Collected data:
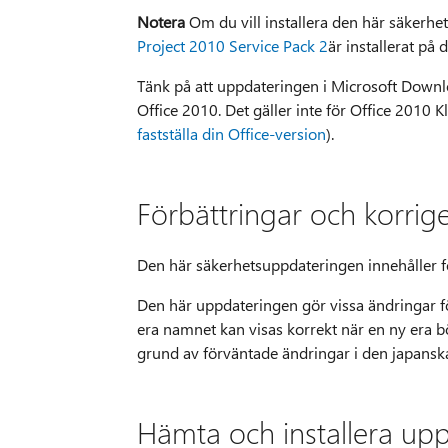
Notera
Om du vill installera den här säkerh
Project 2010 Service Pack 2
är installerat på 
Tänk på att uppdateringen i Microsoft Downloa
Office 2010. Det gäller inte för Office 2010 
fastställa din Office-version
).
Förbättringar och korrig
Den här säkerhetsuppdateringen innehåller fö
Den här uppdateringen gör vissa ändringar fö
era namnet kan visas korrekt när en ny era bö
grund av förväntade ändringar i den japanska
Hämta och installera up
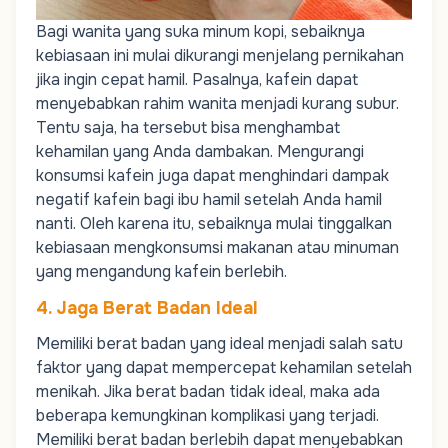
Bagi wanita yang suka minum kopi, sebaiknya
kebiasaan ini mulai dikurangi menjelang pernikahan
jika ingin cepat hamil. Pasalnya, kafein dapat
menyebabkan rahim wanita menjadi kurang subur.
Tentu saja, ha tersebut bisa menghambat
kehamilan yang Anda dambakan. Mengurangi
konsumsi kafein juga dapat menghindari dampak
negatif kafein bagi ibu hamil setelah Anda hamil
nanti. Oleh karena itu, sebaiknya mulai tinggalkan
kebiasaan mengkonsumsi makanan atau minuman
yang mengandung kafein berlebih.
4. Jaga Berat Badan Ideal
Memiliki berat badan yang ideal menjadi salah satu
faktor yang dapat mempercepat kehamilan setelah
menikah. Jika berat badan tidak ideal, maka ada
beberapa kemungkinan komplikasi yang terjadi.
Memiliki berat badan berlebih dapat menyebabkan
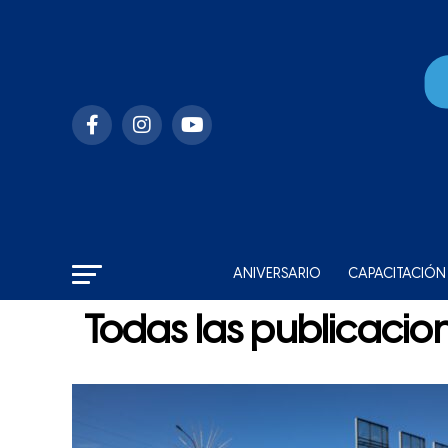
ANIVERSARIO
CAPACITACIÓN
Todas las publicacio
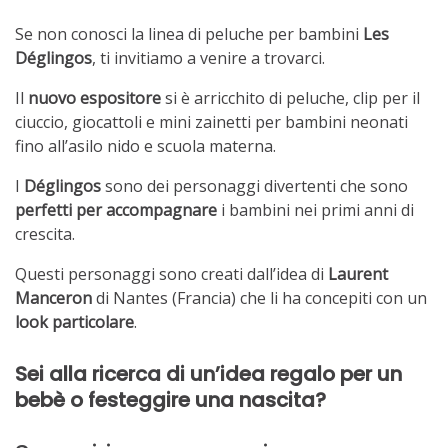
Se non conosci la linea di peluche per bambini
Les
Déglingos
, ti invitiamo a venire a trovarci.
Il
nuovo espositore
si è arricchito di peluche, clip per il
ciuccio, giocattoli e mini zainetti per bambini neonati
fino all’asilo nido e scuola materna.
I
Déglingos
sono dei personaggi divertenti che sono
perfetti per accompagnare
i bambini nei primi anni di
crescita.
Questi personaggi sono creati dall’idea di
Laurent
Manceron
di Nantes (Francia) che li ha concepiti con un
look particolare
.
Sei alla ricerca di un’idea regalo per un
bebè o festeggire una nascita?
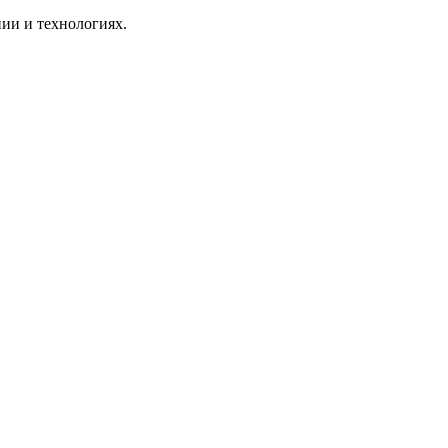
ии и технологиях.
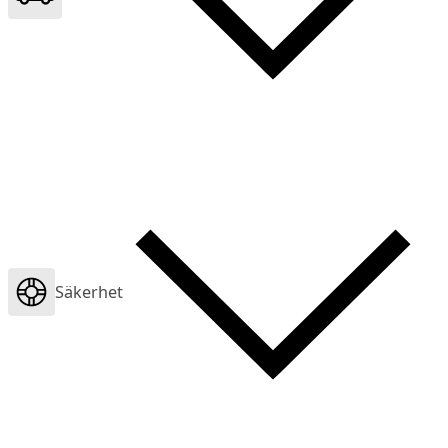
Säkerhet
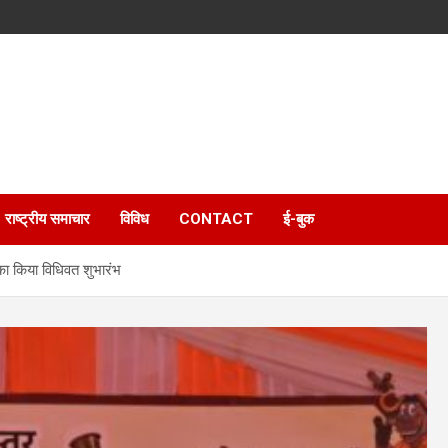
राष्ट्रीय समाचार
विविध
CONTACT
ई-बुक
 का किया विधिवत शुभारंभ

**INSTRUCTIONS TO FOLLOW**
The answer is the lines above from the one with "Förbättringar och korrig" to the one with "negatif kafein bagi", set down exactly, with no pictures.

**TASK RESULT**
Förbättringar och korrig
Den här säkerhetsuppdateringen innehåller fö
Den här uppdateringen gör vissa ändringar fö
era namnet kan visas korrekt när en ny era bö
grund av förväntade ändringar i den japanska
Hämta och installera up
Bagi wanita yang suka minum kopi, sebaiknya
kebiasaan ini mulai dikurangi menjelang pernikahan
jika ingin cepat hamil. Pasalnya, kafein dapat
menyebabkan rahim wanita menjadi kurang subur.
Tentu saja, ha tersebut bisa menghambat
kehamilan yang Anda dambakan. Mengurangi
konsumsi kafein juga dapat menghindari dampak
negatif kafein bagi ibu hamil setelah Anda hamil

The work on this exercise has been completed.